移民政策を持たない国・日本が、気づいたら移民大国になる日
子どもの頃、外国人を見かけることはほとんどありませんでした。 駅前でも、学校でも、近所でも、日本人しかいませんでした。
それが今、私の隣にはスリランカ人が住んでいます。
「移民は取らない」のに、気づけば外国人頼みの社会へ
日本政府は長年、「移民政策は取らない」という立場を維持してきました。 しかし現実には、技能実習制度や特定技能制度を通じて、多くの外国人労働者を受け入れています。
介護、農業、建設、飲食――。日本人だけでは回らない現場が増えました。
つまり日本は、「移民」という言葉を使わないまま、実質的には外国人労働力に依存する社会へ進んでいます。
「違う文化」が、すぐそこにある暮らし
隣人と少しずつ話すようになって、気づいたことがあります。 食べ物の話、家族の話、母国の話。当たり前だと思っていた自分の「日本の常識」が、実はひとつの見方に過ぎなかったと感じるようになりました。
外国人が増えることは、日本社会が「広がる」ことだと、私は思っています。
人手不足の日本を、一緒に支えてくれている
介護、農業、建設、飲食――。今の日本は、外国人労働者なしでは成り立たない現場が増えています。
これは「仕方なく頼っている」のではなく、「一緒に社会を作っている」と捉えたいです。

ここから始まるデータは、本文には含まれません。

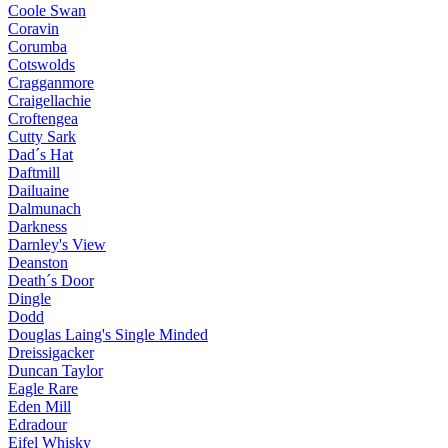
Coole Swan
Coravin
Corumba
Cotswolds
Cragganmore
Craigellachie
Croftengea
Cutty Sark
Dad´s Hat
Daftmill
Dailuaine
Dalmunach
Darkness
Darnley's View
Deanston
Death´s Door
Dingle
Dodd
Douglas Laing's Single Minded
Dreissigacker
Duncan Taylor
Eagle Rare
Eden Mill
Edradour
Eifel Whisky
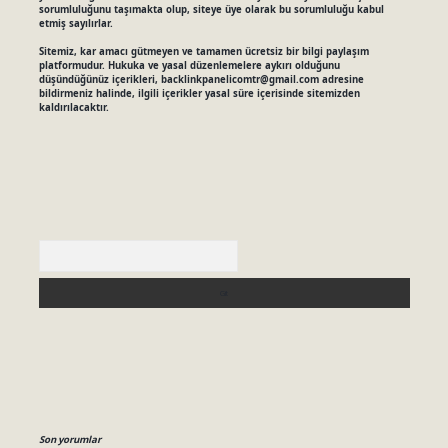
sorumluluğunu taşımakta olup, siteye üye olarak bu sorumluluğu kabul
etmiş sayılırlar.
Sitemiz, kar amacı gütmeyen ve tamamen ücretsiz bir bilgi paylaşım
platformudur. Hukuka ve yasal düzenlemelere aykırı olduğunu
düşündüğünüz içerikleri,
backlinkpanelicomtr@gmail.com
adresine
bildirmeniz halinde, ilgili içerikler yasal süre içerisinde sitemizden
kaldırılacaktır.
Arama
Son yorumlar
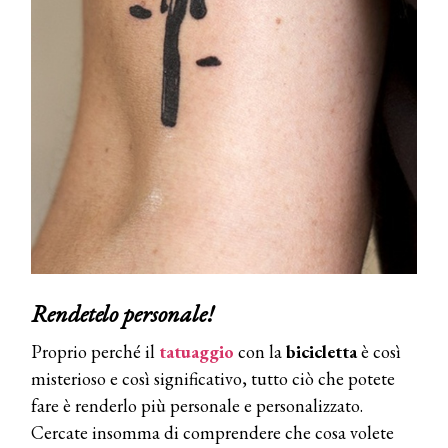
Rendetelo personale!
Proprio perché il
tatuaggio
con la
bicicletta
è così
misterioso e così significativo, tutto ciò che potete
fare è renderlo più personale e personalizzato.
Cercate insomma di comprendere che cosa volete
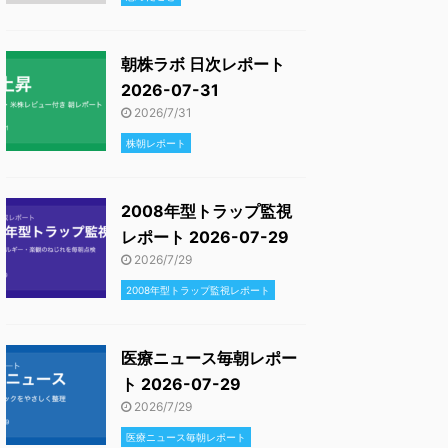
朝株ラボ 日次レポート
2026-07-31
2026/7/31
株朝レポート
2008年型トラップ監視
レポート 2026-07-29
2026/7/29
2008年型トラップ監視レポート
医療ニュース毎朝レポー
ト 2026-07-29
2026/7/29
医療ニュース毎朝レポート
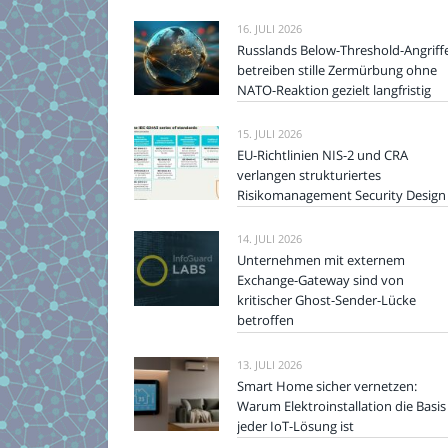
16. JULI 2026
Russlands Below-Threshold-Angriff
betreiben stille Zermürbung ohne
NATO-Reaktion gezielt langfristig
15. JULI 2026
EU-Richtlinien NIS-2 und CRA
verlangen strukturiertes
Risikomanagement Security Design
14. JULI 2026
Unternehmen mit externem
Exchange-Gateway sind von
kritischer Ghost-Sender-Lücke
betroffen
13. JULI 2026
Smart Home sicher vernetzen:
Warum Elektroinstallation die Basis
jeder IoT-Lösung ist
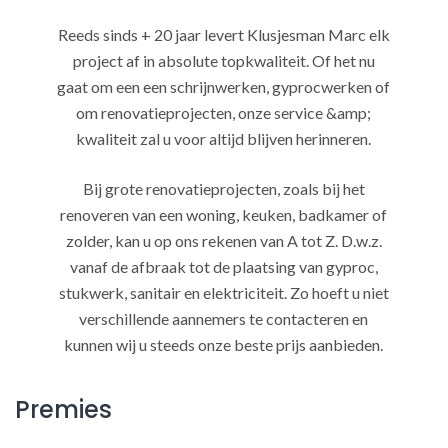
Reeds sinds + 20 jaar levert Klusjesman Marc elk
project af in absolute topkwaliteit. Of het nu
gaat om een een schrijnwerken, gyprocwerken of
om renovatieprojecten, onze service &amp;
kwaliteit zal u voor altijd blijven herinneren.
Bij grote renovatieprojecten, zoals bij het
renoveren van een woning, keuken, badkamer of
zolder, kan u op ons rekenen van A tot Z. D.w.z.
vanaf de afbraak tot de plaatsing van gyproc,
stukwerk, sanitair en elektriciteit. Zo hoeft u niet
verschillende aannemers te contacteren en
kunnen wij u steeds onze beste prijs aanbieden.
Premies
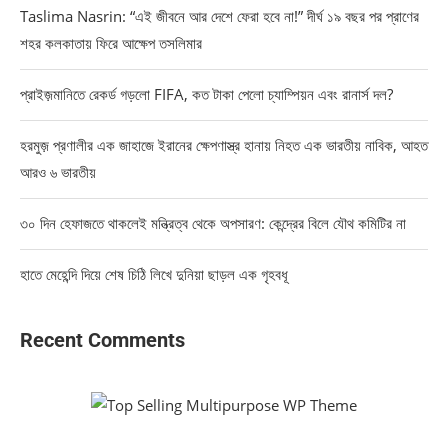
Taslima Nasrin: “এই জীবনে আর দেশে ফেরা হবে না!” দীর্ঘ ১৯ বছর পর প্রাণের
শহর কলকাতায় ফিরে আক্ষেপ তসলিমার
প্রাইজ়মানিতে রেকর্ড গড়লো FIFA, কত টাকা পেলো চ্যাম্পিয়ন এবং রানার্স দল?
হরমুজ় প্রণালীর এক জাহাজে ইরানের ক্ষেপণাস্ত্র হানায় নিহত এক ভারতীয় নাবিক, আহত
আরও ৬ ভারতীয়
৩০ দিন হেফাজতে থাকলেই মন্ত্রিত্ব থেকে অপসারণ: কেন্দ্রের বিলে যৌথ কমিটির না
হাতে মেহেন্দি দিয়ে শেষ চিঠি লিখে দুনিয়া ছাড়ল এক গৃহবধূ
Recent Comments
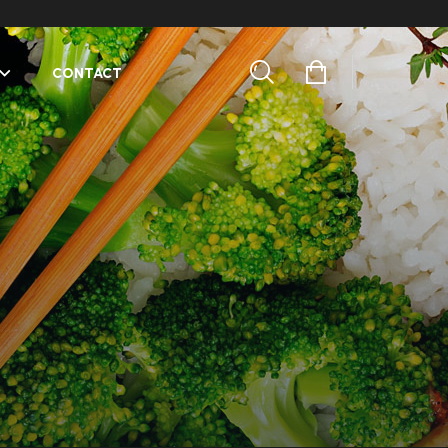
CONTACT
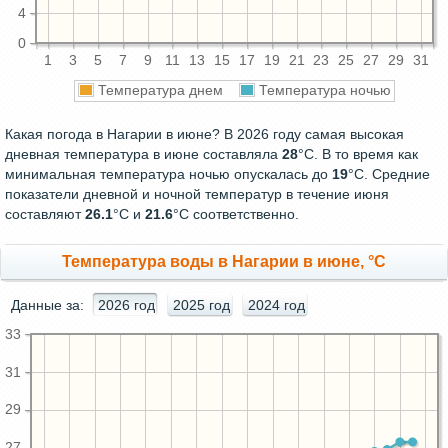
4
0
1
3
5
7
9
11
13
15
17
19
21
23
25
27
29
31
Температура днем
Температура ночью
Какая погода в Нагарии в июне? В 2026 году самая высокая
дневная температура в июне составляла
28
°С. В то время как
минимальная температура ночью опускалась до
19
°C. Средние
показатели дневной и ночной температур в течение июня
составляют
26.1
°С и
21.6
°С соответственно.
Температура воды в Нагарии в июне, °C
Данные за:
2026 год
2025 год
2024 год
33
31
29
27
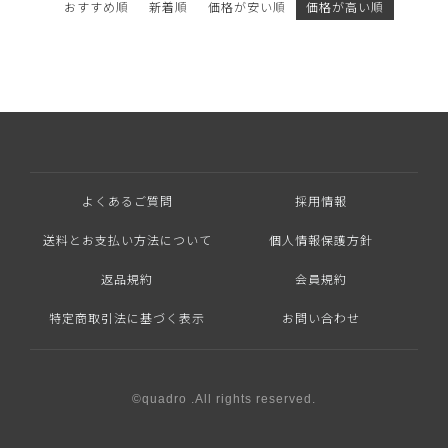
おすすめ順
新着順
価格が安い順
価格が高い順
よくあるご質問
採用情報
送料とお支払い方法について
個人情報保護方針
返品規約
会員規約
特定商取引法に基づく表示
お問い合わせ
©quadro .All rights reserved.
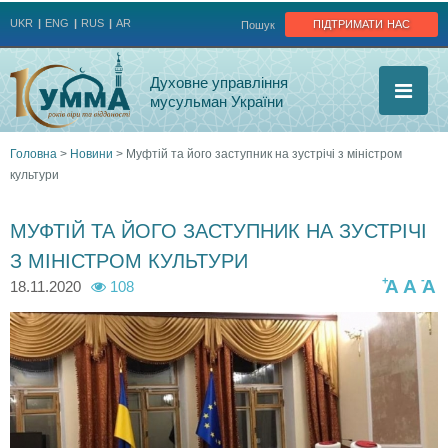
Jump to navigation
підтримати нас
UKR
ENG
RUS
AR
Пошук
Духовне управління
мусульман України
Головна
>
Новини
>
Муфтій та його заступник на зустрічі з міністром
культури
Ви
є
МУФТІЙ ТА ЙОГО ЗАСТУПНИК НА ЗУСТРІЧІ
З МІНІСТРОМ КУЛЬТУРИ
тут
+
-
A
A
A
18.11.2020
108
v
v
s
s
t
t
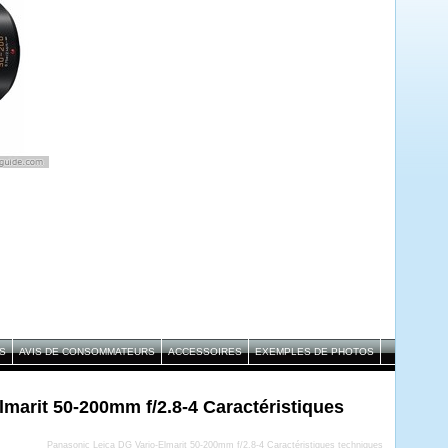
S
AVIS DE CONSOMMATEURS
ACCESSOIRES
EXEMPLES DE PHOTOS
marit 50-200mm f/2.8-4 Caractéristiques
Panasonic Leica DG Vario-Elmarit 50-200mm f/2.8-4 Caractéristiques techniques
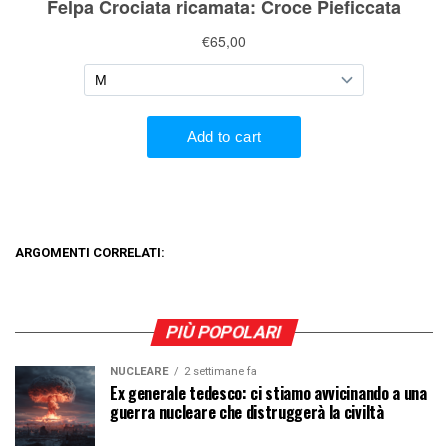
ARGOMENTI CORRELATI:
PIÙ POPOLARI
NUCLEARE
2 settimane fa
Ex generale tedesco: ci stiamo avvicinando a una
guerra nucleare che distruggerà la civiltà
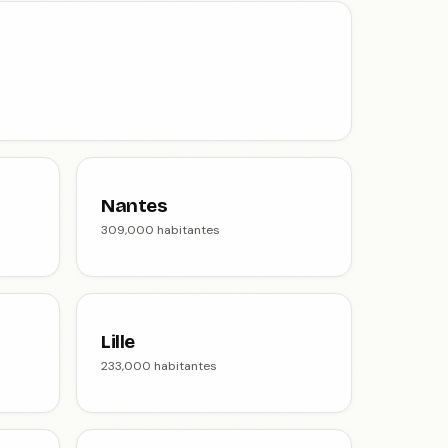
Nantes
309,000 habitantes
Lille
233,000 habitantes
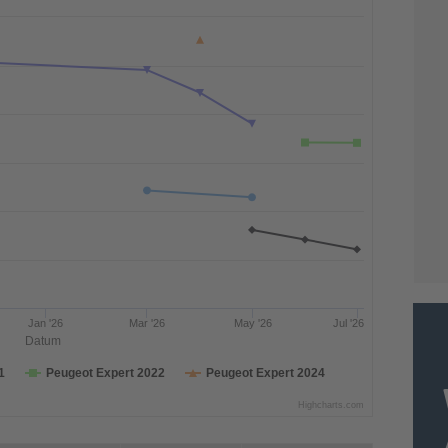
Jan '26
Mar '26
May '26
Jul '26
Datum
1
Peugeot Expert 2022
Peugeot Expert 2024
Highcharts.com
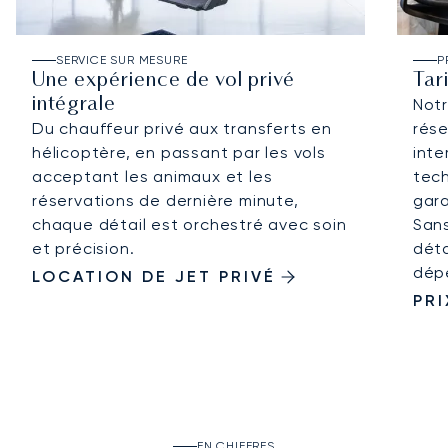
SERVICE SUR MESURE
P
Une expérience de vol privé
Tar
intégrale
Not
Du chauffeur privé aux transferts en
rése
hélicoptère, en passant par les vols
inte
acceptant les animaux et les
tech
réservations de dernière minute,
gara
chaque détail est orchestré avec soin
Sans
et précision.
déta
dép
LOCATION DE JET PRIVÉ
PRI
EN CHIFFRES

日本が直面している少子高齢化や地方の衰退は、一国だけで解決できる問題ではありません。新しい担い手が来てくれることは、ありがたいことだと思っています。
ただ、「歓迎する気持ち」だけでは足りない
外国人が増えることを嬉しいと思う一方で、受け入れる側の準備がまだ追いついていないとも感じます。
言葉の壁、生活のルール、地域とのつながり。「来てくれてありがとう」という気持ちだけでは、一緒に暮らすことはできません。
どんな地域を作りたいのか。どうルールを共有するのか。その議論を、もっと丁寧にしていく必要があります。
「移民大国」になることを、恐れなくていいかもしれない
日本は長年、「移民政策は取らない」と言い続けてきました。でも現実は、すでに変わり始めています。
だとすれば、その変化を恐れるより、「どう一緒に生きるか」を考える方が、ずっと建設的だと思います。
隣人と交わす他愛もない会話が、私はけっこう好きです。 そういう小さな積み重ねが、新しい日本の日常になっていくのかもしれません。